* _EXERCISE_
Reproduce, without alteration, every line of the data; exclude the images.

----

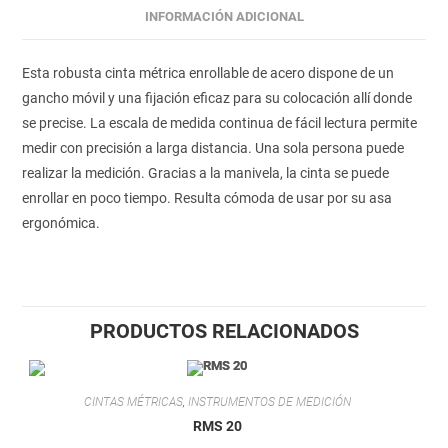
INFORMACIÓN ADICIONAL
Esta robusta cinta métrica enrollable de acero dispone de un
gancho móvil y una fijación eficaz para su colocación allí donde
se precise. La escala de medida continua de fácil lectura permite
medir con precisión a larga distancia. Una sola persona puede
realizar la medición. Gracias a la manivela, la cinta se puede
enrollar en poco tiempo. Resulta cómoda de usar por su asa
ergonómica.
PRODUCTOS RELACIONADOS
CINTAS MÉTRICAS
,
INSTRUMENTOS DE MEDICIÓN
RMS 20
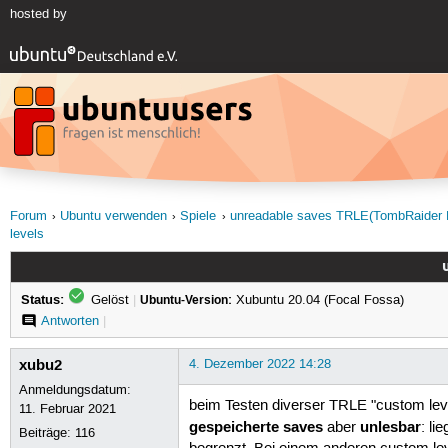
hosted by
Forum
Ubuntu verwenden
Spiele
unreadable saves TRLE(TombRaider L
levels
Status:
Gelöst
|
Ubuntu-Version:
Xubuntu 20.04 (Focal Fossa)
Antworten
|
xubu2
4. Dezember 2022 14:28
Anmeldungsdatum:
beim Testen diverser TRLE "custom leve
11. Februar 2021
gespeicherte saves
unlesbar
aber
: li
Beiträge:
116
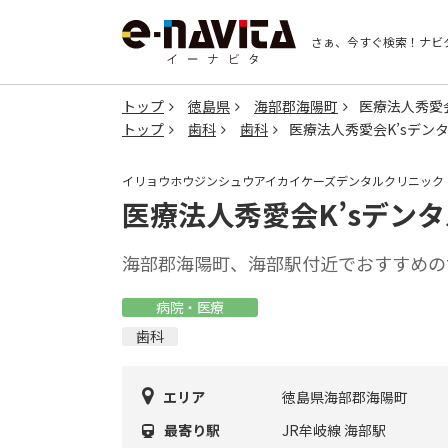
さぁ、今すぐ検索！
ナビ
トップ
徳島県
海部郡海陽町
医療法人秀愛
トップ
歯科
歯科
医療法人秀愛会K’sデン
イリョウホウジンシュウアイカイケーズデンタルクリニック
医療法人秀愛会K’sデン
海部郡海陽町、海部駅付近でおすすめの
病院・医療
歯科
エリア
徳島県海部郡海陽町
最寄り駅
JR牟岐線 海部駅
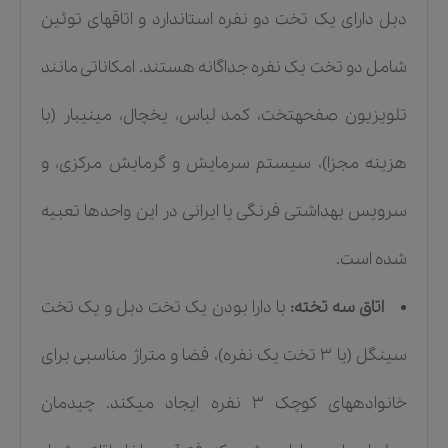
دبل دارای یک تخت دو نفره استاندارد و اتاقهای توئین
شامل دو تخت یک نفره جداگانه هستند. امکاناتی مانند
تلویزیون صفحهتخت، کمد لباس، یخچال، مینیبار (با
هزینه مجزا)، سیستم سرمایش و گرمایش مرکزی، و
سرویس بهداشتی فرنگی یا ایرانی در این واحدها تعبیه
شده است.
اتاق سه تخته:
با دارا بودن یک تخت دبل و یک تخت
سینگل (یا ۳ تخت یک نفره)، فضا و متراژ مناسبی برای
خانوادههای کوچک ۳ نفره ایجاد میکند. چیدمان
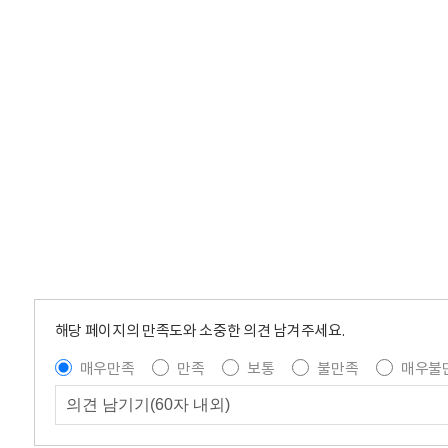
해당 페이지의 만족도와 소중한 의견 남겨주세요.
매우만족
만족
보통
불만족
매우불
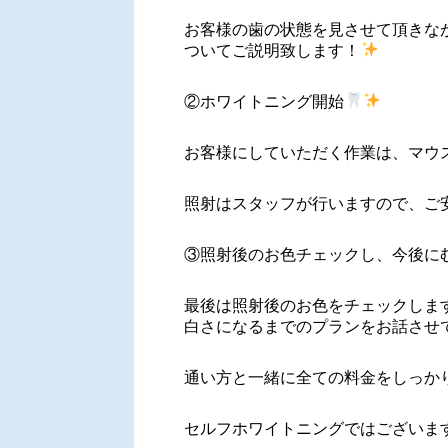
お客様の歯の状態を見させて頂きな
ついてご説明致します！
②ホワイトニング開始
お客様にしていただく作業は、マウ
照射はスタッフが行いますので、ご
③照射後のお色チェックし、今後に
最後は照射後のお色をチェックしま
白さになるまでのプランをお話させ
通い方と一緒に全ての料金をしっか
セルフホワイトニングではございま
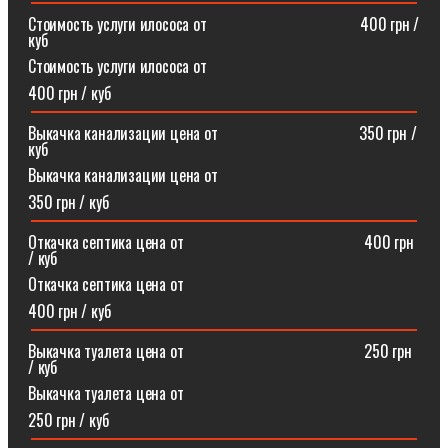
Стоимость услуги илососа от⠀⠀⠀⠀⠀⠀⠀⠀⠀⠀⠀⠀⠀400 грн /
куб
Стоимость услуги илососа от
400 грн / куб
Выкачка канализации цена от⠀⠀⠀⠀⠀⠀⠀⠀⠀⠀⠀⠀350 грн /
куб
Выкачка канализации цена от
350 грн / куб
Откачка септика цена от ⠀⠀⠀⠀⠀⠀⠀⠀⠀⠀⠀⠀⠀⠀⠀400 грн
/ куб
Откачка септика цена от
400 грн / куб
Выкачка туалета цена от ⠀⠀⠀⠀⠀⠀⠀⠀⠀⠀⠀⠀⠀⠀⠀250 грн
/ куб
Выкачка туалета цена от
250 грн / куб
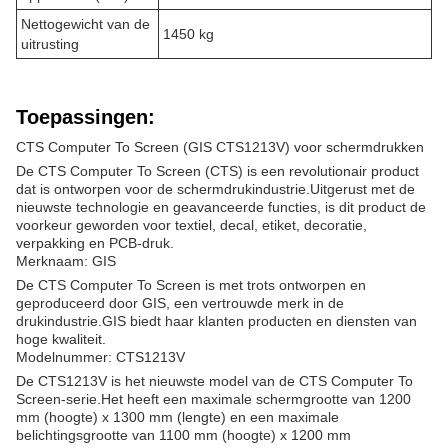
Nettogewicht van de
1450 kg
uitrusting
Toepassingen:
CTS Computer To Screen (GIS CTS1213V) voor schermdrukken
De CTS Computer To Screen (CTS) is een revolutionair product
dat is ontworpen voor de schermdrukindustrie.Uitgerust met de
nieuwste technologie en geavanceerde functies, is dit product de
voorkeur geworden voor textiel, decal, etiket, decoratie,
verpakking en PCB-druk.
Merknaam: GIS
De CTS Computer To Screen is met trots ontworpen en
geproduceerd door GIS, een vertrouwde merk in de
drukindustrie.GIS biedt haar klanten producten en diensten van
hoge kwaliteit.
Modelnummer: CTS1213V
De CTS1213V is het nieuwste model van de CTS Computer To
Screen-serie.Het heeft een maximale schermgrootte van 1200
mm (hoogte) x 1300 mm (lengte) en een maximale
belichtingsgrootte van 1100 mm (hoogte) x 1200 mm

----

* _PROBLEM SOLUTION_
INFORMACIÓN ADICIONAL
Esta robusta cinta métrica enrollable de acero dispone de un
gancho móvil y una fijación eficaz para su colocación allí donde
se precise. La escala de medida continua de fácil lectura permite
medir con precisión a larga distancia. Una sola persona puede
realizar la medición. Gracias a la manivela, la cinta se puede
enrollar en poco tiempo. Resulta cómoda de usar por su asa
ergonómica.
PRODUCTOS RELACIONADOS
CINTAS MÉTRICAS
,
INSTRUMENTOS DE MEDICIÓN
RMS 20
hosted by
Forum
Ubuntu verwenden
Spiele
unreadable saves TRLE(TombRaider L
levels
Status:
Gelöst
|
Ubuntu-Version:
Xubuntu 20.04 (Focal Fossa)
Antworten
|
xubu2
4. Dezember 2022 14:28
Anmeldungsdatum:
beim Testen diverser TRLE "custom leve
11. Februar 2021
gespeicherte saves
unlesbar
aber
: li
Beiträge:
116
さぁ、今すぐ検索！
ナビ
トップ
徳島県
海部郡海陽町
医療法人秀愛
トップ
歯科
歯科
医療法人秀愛会K’sデン
イリョウホウジンシュウアイカイケーズデンタルクリニック
医療法人秀愛会K’sデン
海部郡海陽町、海部駅付近でおすすめの
病院・医療
歯科
エリア
徳島県海部郡海陽町
最寄り駅
JR牟岐線 海部駅
دبل دارای یک تخت دو نفره استاندارد و اتاقهای توئین
شامل دو تخت یک نفره جداگانه هستند. امکاناتی مانند
تلویزیون صفحهتخت، کمد لباس، یخچال، مینیبار (با
هزینه مجزا)، سیستم سرمایش و گرمایش مرکزی، و
سرویس بهداشتی فرنگی یا ایرانی در این واحدها تعبیه
شده است.
اتاق سه تخته:
با دارا بودن یک تخت دبل و یک تخت
سینگل (یا ۳ تخت یک نفره)، فضا و متراژ مناسبی برای
خانوادههای کوچک ۳ نفره ایجاد میکند. چیدمان
해당 페이지의 만족도와 소중한 의견 남겨주세요.
매우만족
만족
보통
불만족
매우불
お客様の歯の状態を見させて頂きな
ついてご説明致します！
②ホワイトニング開始
お客様にしていただく作業は、マウ
照射はスタッフが行いますので、ご
③照射後のお色チェックし、今後に
最後は照射後のお色をチェックしま
白さになるまでのプランをお話させ
通い方と一緒に全ての料金をしっか
セルフホワイトニングではございま
Стоимость услуги илососа от⠀⠀⠀⠀⠀⠀⠀⠀⠀⠀⠀⠀⠀400 грн /
куб
Стоимость услуги илососа от
400 грн / куб
Выкачка канализации цена от⠀⠀⠀⠀⠀⠀⠀⠀⠀⠀⠀⠀350 грн /
куб
Выкачка канализации цена от
350 грн / куб
Откачка септика цена от ⠀⠀⠀⠀⠀⠀⠀⠀⠀⠀⠀⠀⠀⠀⠀400 грн
/ куб
Откачка септика цена от
400 грн / куб
Выкачка туалета цена от ⠀⠀⠀⠀⠀⠀⠀⠀⠀⠀⠀⠀⠀⠀⠀250 грн
/ куб
Выкачка туалета цена от
250 грн / куб
Nettogewicht van de
1450 kg
uitrusting
Toepassingen:
CTS Computer To Screen (GIS CTS1213V) voor schermdrukken
De CTS Computer To Screen (CTS) is een revolutionair product
dat is ontworpen voor de schermdrukindustrie.Uitgerust met de
nieuwste technologie en geavanceerde functies, is dit product de
voorkeur geworden voor textiel, decal, etiket, decoratie,
verpakking en PCB-druk.
Merknaam: GIS
De CTS Computer To Screen is met trots ontworpen en
geproduceerd door GIS, een vertrouwde merk in de
drukindustrie.GIS biedt haar klanten producten en diensten van
hoge kwaliteit.
Modelnummer: CTS1213V
De CTS1213V is het nieuwste model van de CTS Computer To
Screen-serie.Het heeft een maximale schermgrootte van 1200
mm (hoogte) x 1300 mm (lengte) en een maximale
belichtingsgrootte van 1100 mm (hoogte) x 1200 mm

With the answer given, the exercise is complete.